▶ **Task goal**:
Your result should be the lines holding the word "граница", copied from the entries below.

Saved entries
◆ ◆ ◆ ◆ ◆ ◆ ◆

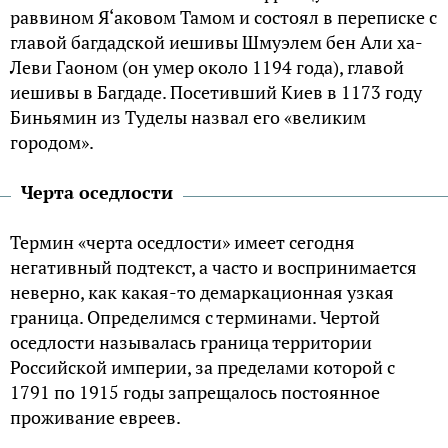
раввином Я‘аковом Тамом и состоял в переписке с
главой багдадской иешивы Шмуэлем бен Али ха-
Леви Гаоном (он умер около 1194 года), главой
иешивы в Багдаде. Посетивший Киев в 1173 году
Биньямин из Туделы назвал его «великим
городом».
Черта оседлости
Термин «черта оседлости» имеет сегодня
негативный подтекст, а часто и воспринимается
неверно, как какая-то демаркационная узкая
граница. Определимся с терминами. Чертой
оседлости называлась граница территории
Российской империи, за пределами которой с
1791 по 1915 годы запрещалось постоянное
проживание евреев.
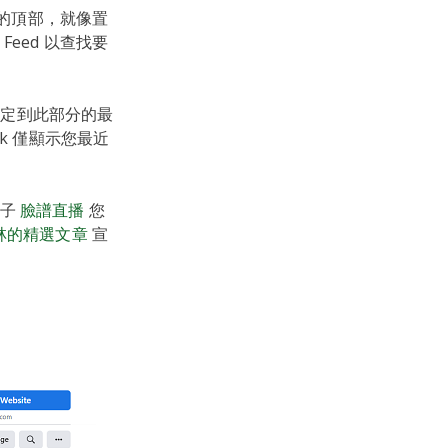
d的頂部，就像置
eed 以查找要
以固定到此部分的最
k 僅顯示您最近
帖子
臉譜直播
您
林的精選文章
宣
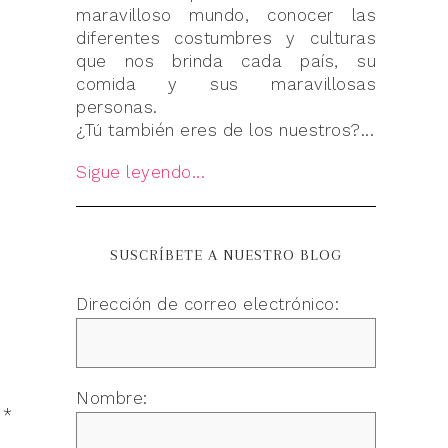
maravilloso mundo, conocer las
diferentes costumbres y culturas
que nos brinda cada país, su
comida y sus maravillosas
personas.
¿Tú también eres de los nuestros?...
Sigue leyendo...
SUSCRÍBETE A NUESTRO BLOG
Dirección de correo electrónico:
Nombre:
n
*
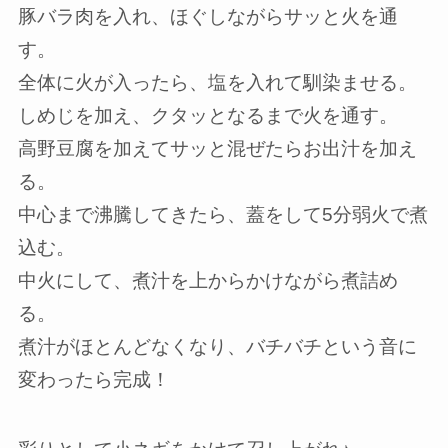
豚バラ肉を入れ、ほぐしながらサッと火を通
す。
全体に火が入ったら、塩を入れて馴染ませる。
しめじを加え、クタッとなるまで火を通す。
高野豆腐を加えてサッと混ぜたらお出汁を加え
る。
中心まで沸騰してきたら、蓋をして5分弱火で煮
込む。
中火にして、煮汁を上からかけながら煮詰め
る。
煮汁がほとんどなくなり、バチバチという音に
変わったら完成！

◆ ◆ ◆ ◆ ◆ ◆ ◆

▶ **Output for this task**:
граница. Определимся с терминами. Чертой
оседлости называлась граница территории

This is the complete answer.